Le pain, champion des mots dérivés

Farine, froment... Si ces composants de l'univers céréaliers ont su s'imposer au cœur des mots, c'est bien le pain qui apparaît comme le champion des dérivés. "Compagnon" n'en est qu'un exemple. Car que se cache-t-il derrière la "panade" ? Tout simplement le terme provençal panado, de pan (pain). Avant d'être la dénomination d'un situation difficile, le mot désignait une soupe de pain trempé et renvoie ainsi au quotidien rural d'autrefois où ce même pain était un élément central de l'alimentation populaire et assurait la subsistance des familles pauvres.

Autre exemple : le pain se trouve aussi derrière le terme "apanage". En ancien français, apane signifiait "donner du pain, doter" (du latin médiéval apanare, dérivé de panis, le pain). Le terme faisait alors référence à une portion du domaine royal que le roi assignait à ses fils puînés (nés après l'aîné) ou à ses frères.

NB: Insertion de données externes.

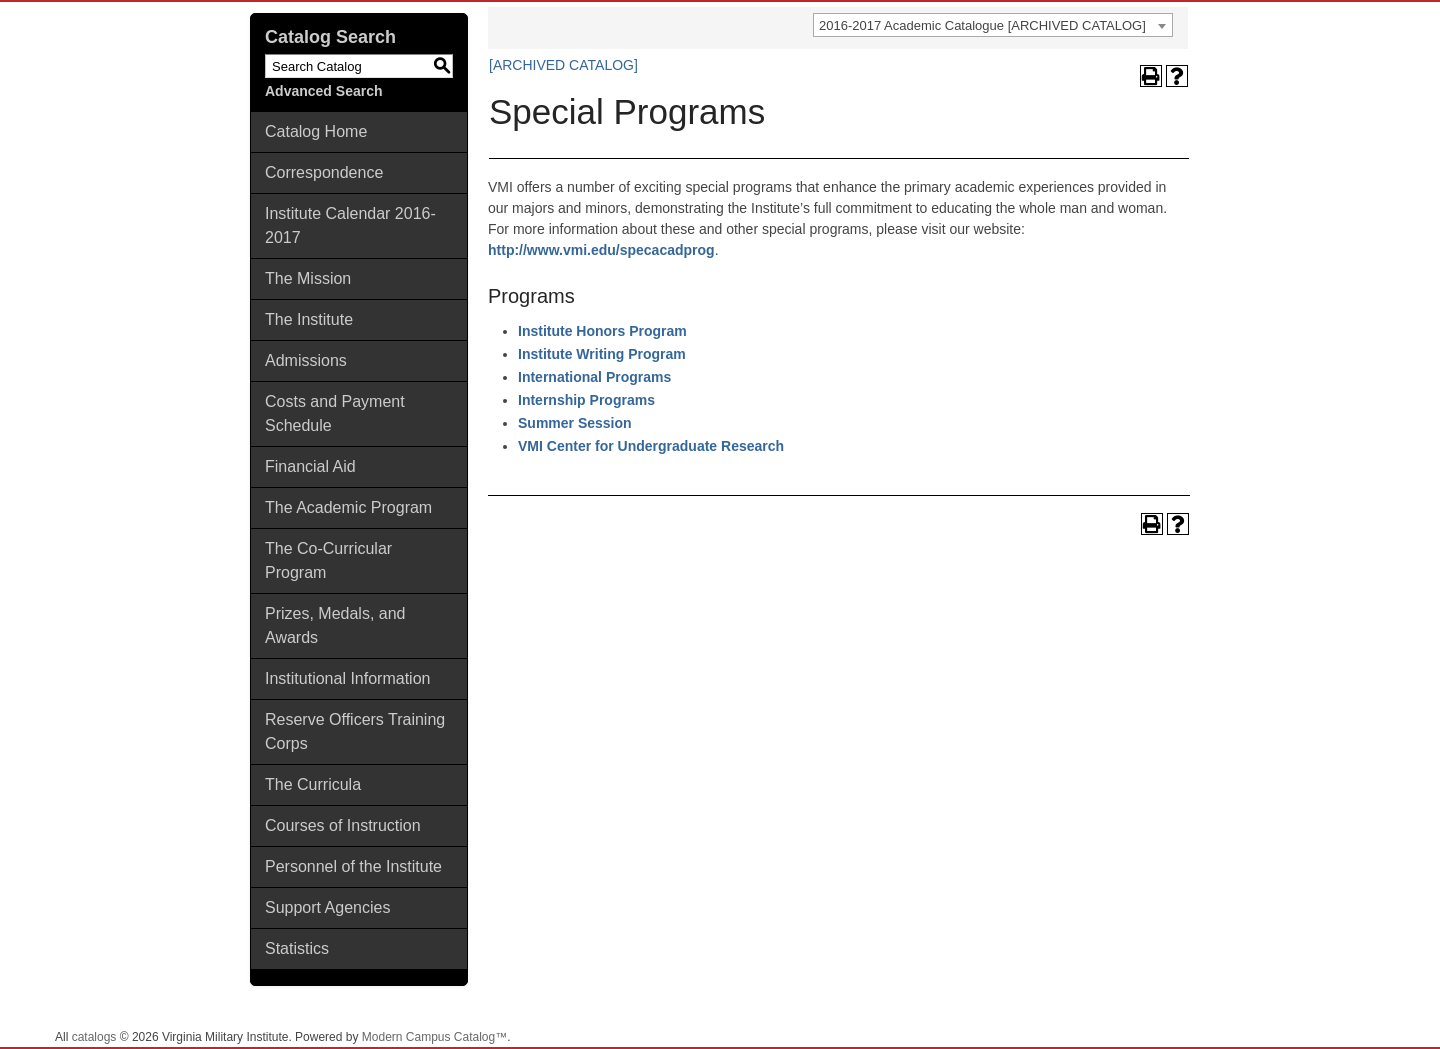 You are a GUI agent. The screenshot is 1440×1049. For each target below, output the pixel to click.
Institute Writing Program (602, 354)
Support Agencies (327, 907)
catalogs (94, 1037)
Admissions (306, 360)
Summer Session (575, 423)
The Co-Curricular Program (328, 560)
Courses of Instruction (343, 825)
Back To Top (1370, 1017)
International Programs (594, 377)
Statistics (297, 948)
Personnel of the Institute (353, 866)
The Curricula (313, 784)
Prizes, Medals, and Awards (335, 625)
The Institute (309, 319)
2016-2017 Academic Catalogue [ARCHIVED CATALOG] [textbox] (982, 25)
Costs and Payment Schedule (335, 413)
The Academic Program (348, 507)
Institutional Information (347, 678)
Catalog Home (316, 131)
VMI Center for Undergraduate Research (651, 446)
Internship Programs (586, 400)
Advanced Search (324, 91)
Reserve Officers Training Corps (355, 731)
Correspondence (324, 172)
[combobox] (993, 25)
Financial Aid (310, 466)
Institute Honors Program (602, 331)
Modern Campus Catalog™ (434, 1037)
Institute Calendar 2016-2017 (350, 225)
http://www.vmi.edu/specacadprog (601, 250)
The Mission (308, 278) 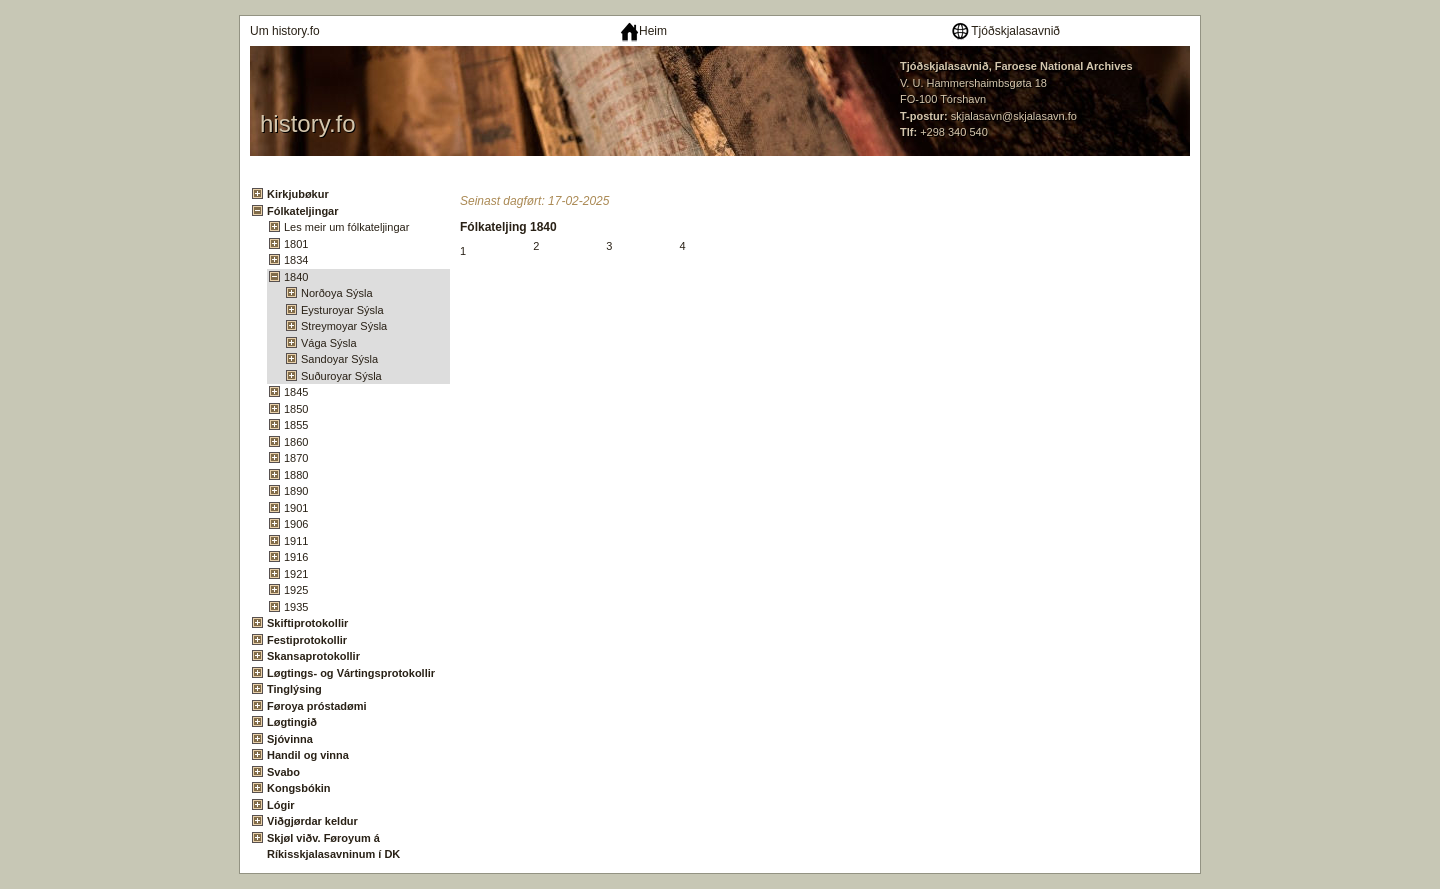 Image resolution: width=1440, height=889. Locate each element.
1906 (296, 524)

Cette notion d'appartenance, qui s'est structurée dans la symbolique du pain au Moyen-Age, se retrouve aujourd'hui dans l'expression "être l'apanage de...".

Les céréales ont enfin pu aussi se glisser au cœur de certains noms propres. Prenons, pour s'en prouver, la direction du Sud-Ouest français, dans une région située à l'ouest de l'Aveyron et au nord du Tarn. Son nom ? Le Ségala. Ses sols siliceux et acides étant particulièrement pauvres, seul le seigle pouvait jadis y pousser pour assurer la subsistance des sociétés paysannes. C'est donc en référence à la dénomination occitane de cette céréale, segal, que ces terres furent baptisées "Ségala", prouvant, une fois de plus, la centralité de l'univers céréalier dans le quotidien des populations.